Da allora, attraverso altri “concorsi d’idee” (non ci sono premi, ma i progetti “vincenti” vengono se possibile realizzati), AFH ha lavorato nei Balcani, in Iran (terremoto di Bam), India e Sri Lanka (tsunami), e nelle regioni americane toccate dall’uragano Katrina (dove il governo USA ha speso miliardi in roulottes, AFH ha sviluppato un concetto per abitazioni prefabbricate, facili da assemblare, a meno di 500 franchi l’una).
Ma è il progetto del campo di calcio che meglio rappresenta la filosofia di AFH. Il concorso, chiamato Siyathemba (la parola zulu per “speranza”) fu lanciato nel 2002. Aveva come oggetto il design di una clinica mobile. Architetti e designers di 51 paesi hanno inviato oltre 500 lavori. Il risultato è stata la costruzione di un campo sportivo combinato con un centro sociale e sanitario a Somkhele, nella regione sudafricana del KwaZulu-Natal. Si tratta di una serie di terrazzamenti a forma di “V” con strutture in mattoni e cemento, che possono essere utilizzati come stadio o anfiteatro, ricoperti da un sistema di teloni che permettono di modulare gli spazi. Costo: poche migliaia di dollari.

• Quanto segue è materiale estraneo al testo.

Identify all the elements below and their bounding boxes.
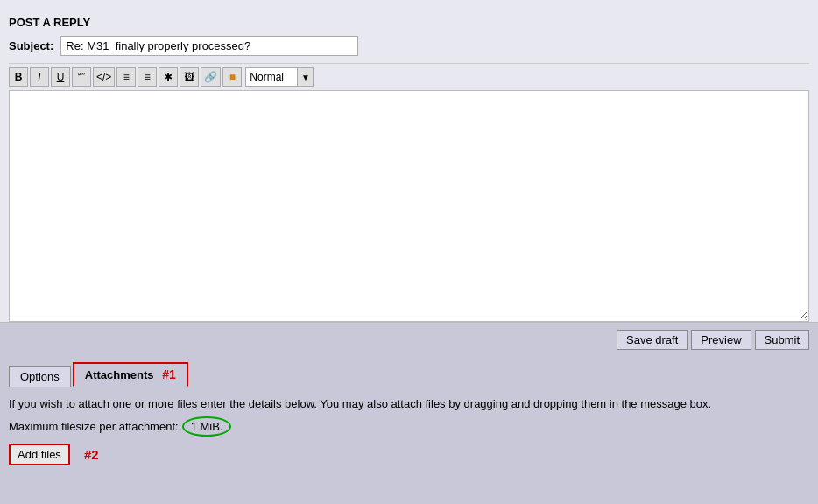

Perché un campo sportivo? “Abbiamo imparato dalle discussioni con la popolazione che se volevamo creare un centro sanitario efficace dovevamo farlo diventare una parte integrante della comunità, un luogo al quale tutti potessero far riferimento senza il “peso” formale della clinica”, ha spiegato Sinclair alla stampa.
Nella regione del KwaZulu-Natal, due abitanti su cinque sono malati di AIDS, e le adolescenti sono le più esposte. L’informazione sanitaria che le riguarda “passa” male a causa di ostacoli sociali e culturali. “Due infermiere ci hanno detto di voler creare una squadra di calcio per ragazze, delle quali sarebbero diventate le allenatrici. In questo modo, avrebbero potuto far passare informazioni medico-sanitarie e permettere alle ragazze di avere qualcuno con cui confidarsi o a cui chiedere aiuto”.
Il centro sportivo è insomma una scusa sociale per “garantire assistenza medica e disseminare educazione sanitaria in modo non intrusivo”, quasi subliminale, e quindi più efficace. E la struttura può anche offrire altri servizi, quali acqua potabile, elettricità e telecomunicazioni.